A afinidade flagrante, que se pretende numa obra, só pode ser apreendida em assuntos congêneres. Atenda-se, portanto, aos tipos mais prediletos do artista, aos assuntos que mais se aparentam, as emoções que mais comumente o abalam, e por esses e o estudo com minúcia e atilamento.

Em Visconti o assunto que mais se repete é o da representação d’adolescência, que parece o encantar, desde a sua primitiva maneira de pensionista na Europa.

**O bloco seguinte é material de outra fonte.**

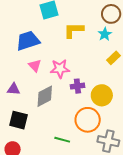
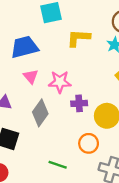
gray diamond: (45, 96) -> (40, 113), turned -30
orange circle: (88, 120) -> (89, 143), size x0.7

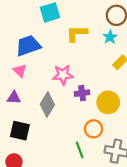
pink triangle: (31, 76) -> (20, 71), moved
green line: (58, 165) -> (80, 150), moved, turned 56

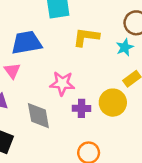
yellow circle: (108, 102) -> (113, 103), moved
gray diamond: (47, 105) -> (38, 116), turned -50

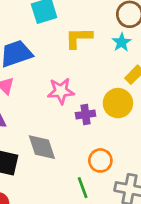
gray diamond: (38, 116) -> (42, 147), moved

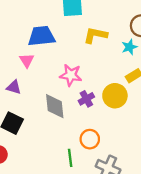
purple cross: (86, 114) -> (86, 99), turned -35
gray diamond: (42, 147) -> (55, 106), moved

Olhe-se, pois, para essa Gioventú, distinguida como a Dança das Oreadas com a ambicionada medalha de prata da Exposição Universal de 1900. A casta beleza que observamos na Dança, frisantemente na citada figurinha loura, a que a ortodoxia moralista não deformou com a insexualização de irrisório decoro, aquela casta beleza impressionante que nos deixa as pupilas umedecidas de ternura, transunda mais comovedora nesse adorável pré-rafaelismo que nos fixa, abstrata e tímida, como aturdida do esplendor da vida ardendo no seu franzino busto de menina a se fazer moça… Olhe-se, pois, para esse incomparável Beijo, que consta apenas de duas cabeças de crianças; uma – de menino – cabelos escuros e rentes, olhar firme e audaz, natureza propensa à luta que lhe dá, prematuramente, a vaga energia dum pequeno cavalheiro; outra, de menina carinhosa, anjo sem asas, trazendo à alma forte do irmãozinho a suavidade dum consolo na meiguice dum beijo.

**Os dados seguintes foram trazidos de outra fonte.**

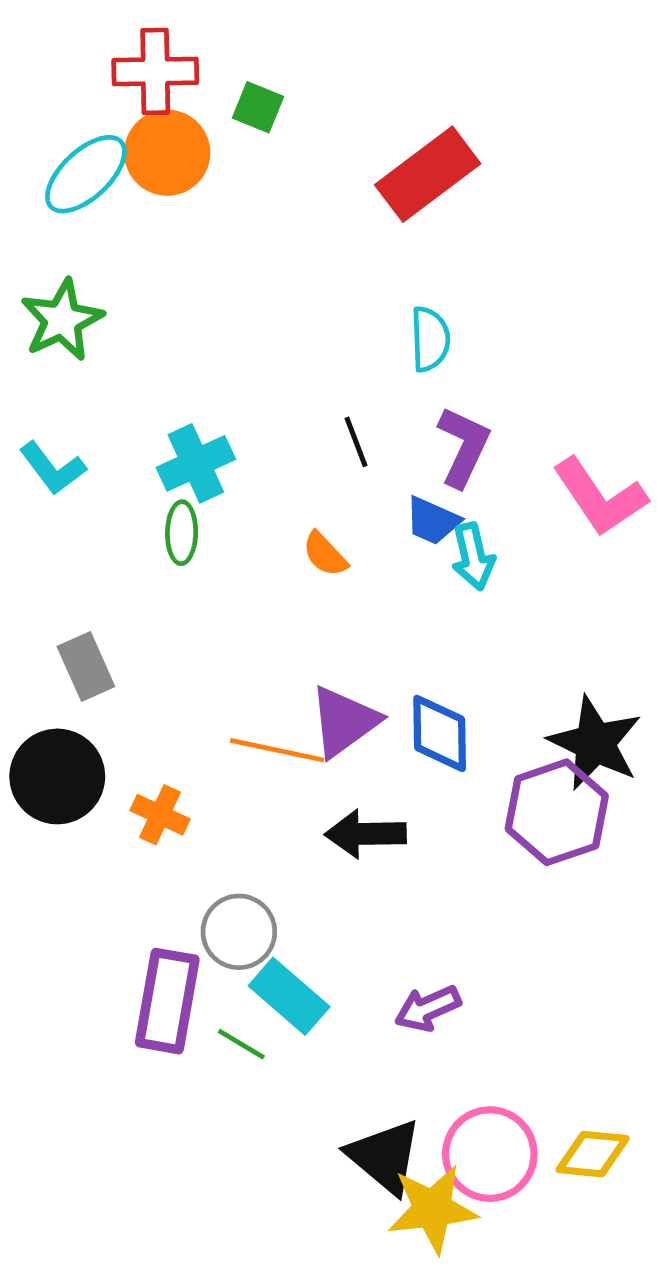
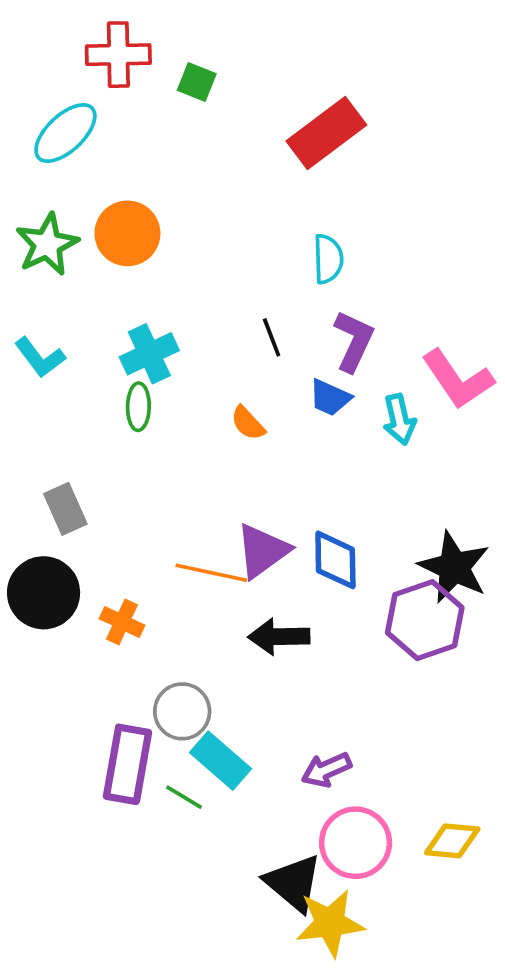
orange circle: (167, 153) -> (127, 233), moved
cyan arrow: (473, 557) -> (399, 419), moved
pink circle: (490, 1154) -> (356, 843), moved
yellow diamond: (593, 1154) -> (452, 841), moved

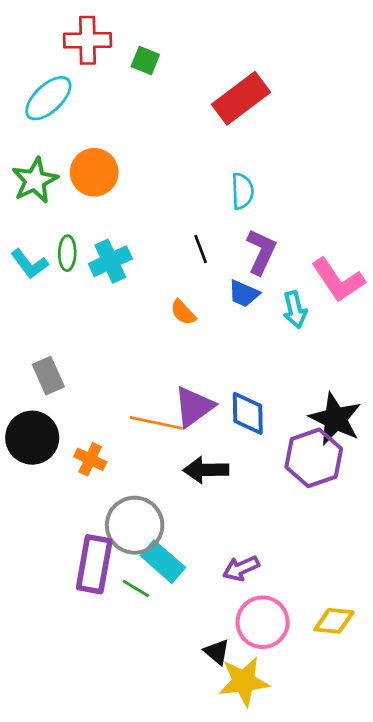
green ellipse: (138, 407) -> (67, 253), moved
gray circle: (182, 711) -> (135, 525), size x1.4
black triangle: (293, 883) -> (217, 652), size x0.6

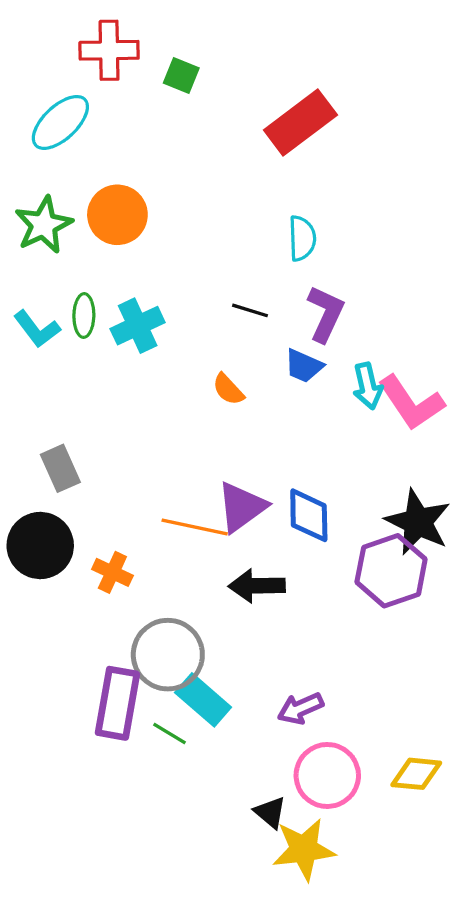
black line: (201, 249) -> (250, 310), turned -52
pink L-shape: (338, 280) -> (411, 403), moved

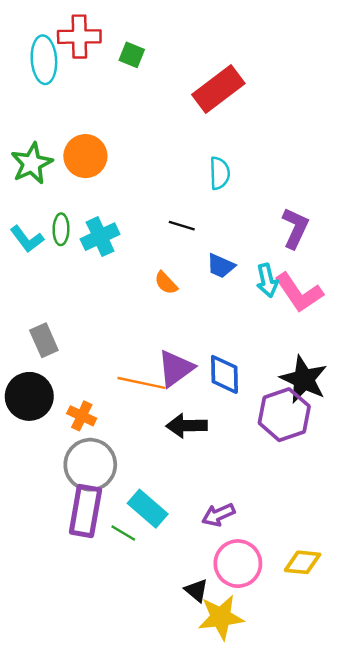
cyan ellipse: (60, 122) -> (44, 60), moved, turned -51
purple L-shape: (326, 314) -> (295, 228), moved
gray circle: (168, 655) -> (90, 465), moved

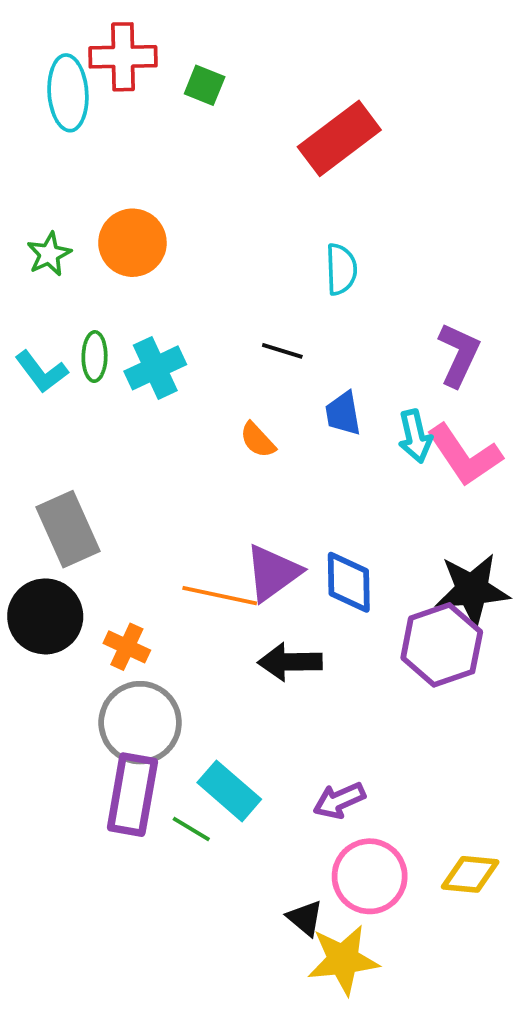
green star: (32, 163) -> (49, 254), size x0.7
blue trapezoid: (221, 266) -> (343, 413), turned 56
gray rectangle: (44, 340) -> (68, 529), size x1.4
black star: (304, 379) -> (472, 590), turned -30

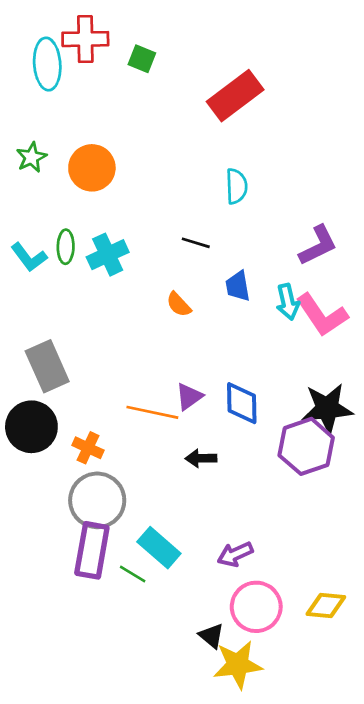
green star: (49, 254) -> (31, 157), moved
purple L-shape: (459, 355) -> (318, 245), turned 39
purple triangle: (273, 573) -> (189, 397), size x0.7
black arrow: (290, 662) -> (201, 458), size x0.7

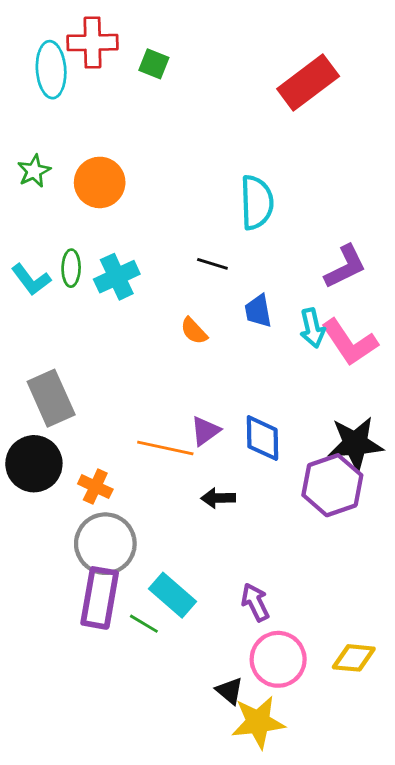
red rectangle: (235, 96) -> (308, 83), moved
cyan semicircle: (236, 186) -> (257, 202), size x1.4
purple arrow: (235, 554) -> (255, 602), turned 88

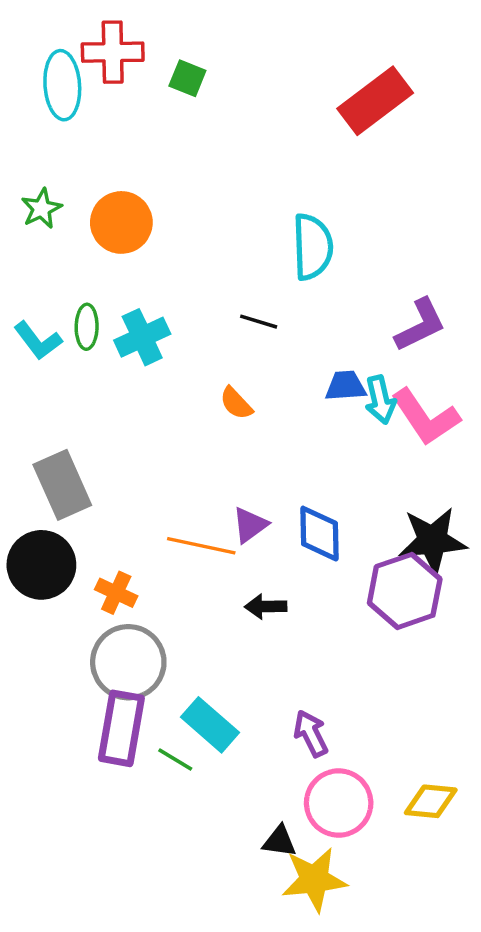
blue trapezoid: (258, 311) -> (346, 386), moved, turned 96
black triangle: (230, 691) -> (280, 841), turned -32

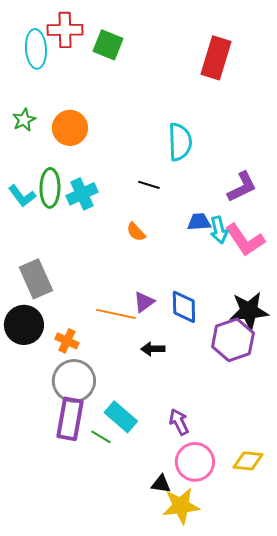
green square: (187, 78) -> (108, 45), size x1.4
red rectangle: (375, 101) -> (216, 58), turned -36
green ellipse: (87, 327) -> (50, 188), size x1.5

GIOVENTÙ - OST - 1898 - 65 x 49 cm - MUSEU NACIONAL DE BELAS ARTES - MNBA - RIO DE JANEIRO/RJ - GIOVENTU - MEDALHA DE PRATA NA EXPOSIÇÃO UNIVERSAL DE PARIS EM 1900
GIOVENTÙ

Agora, que ele alcançou sua maneira definitiva, porque hoje em dia o artista não se limita a um determinado processo pictural como entre os antigos, esses motivos, de dificílima reprodução, constituem a acentuada característica do seu individualismo que se destaca, em conjunto, pela pureza duma arte desviada das perturbações eróticas da contemporaneidade, arte serena e humana – que fala ao espírito, que alivia o coração com uma doçura só facultada aos que têm os olhos postos na claridade dum futuro próximo.

E foi por este ideal enobrecedor que ele chegou à arte decorativa, conquistando seus segredos n’aprendizagem do famoso atelier Grasset.

É necessário atenuar os violentos efeitos da nossa civilização, adelgaçar a rudeza do utilitarismo com a mão macia e branda da graça. É necessário trazer ao delírio industrial destes tempos, que foi o espectro de Ruskin, as miragens do engano e da compensação, domando a ferocidade humana com o deslumbramento da forma e da Cor, para que se não perca de todo o resto de generosos sentimentos ainda existentes na espécie soberana sobre a Terra… É de lamentar, no entanto, que as indústrias no Brasil vivam, mesquinhas e foscas, na servilidade dos maus modelos vindos do estrangeiro, porque, se assim não fosse, encontrariam em Eliseu Visconti o espírito animador de seus produtos, o criador de sua originalidade, de seu mérito artístico, desde que o governo, distraído dos seus deveres, encharcado de politicagem, não saiba aproveitar numa utilíssima Escola ou, pelo menos, numa aula de arte decorativa para honra e proveito nosso.